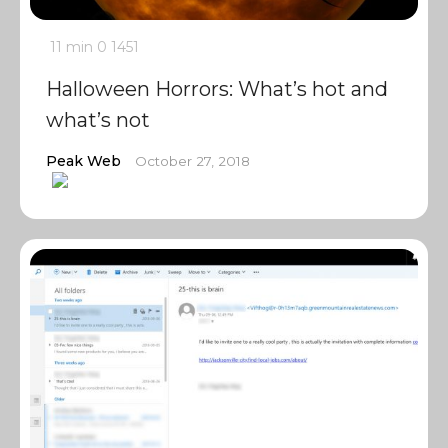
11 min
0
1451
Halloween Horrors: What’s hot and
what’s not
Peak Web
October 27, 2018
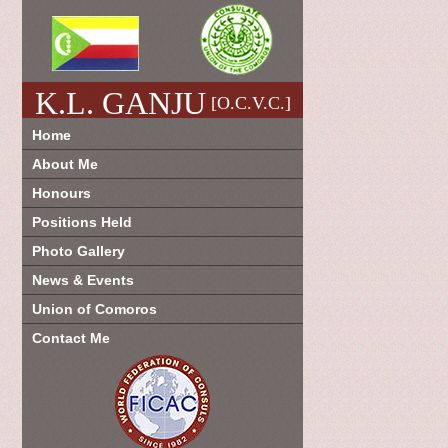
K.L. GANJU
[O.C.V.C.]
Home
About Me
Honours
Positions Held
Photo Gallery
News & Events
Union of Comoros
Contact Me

* **WORK TO BE COMPLETED**: Reproduce every entry word for word, but omit the pictures.

* **COMPLETED EXERCISE**:
11 min
0
1451
Halloween Horrors: What’s hot and
what’s not
Peak Web
October 27, 2018
K.L. GANJU
[O.C.V.C.]
Home
About Me
Honours
Positions Held
Photo Gallery
News & Events
Union of Comoros
Contact Me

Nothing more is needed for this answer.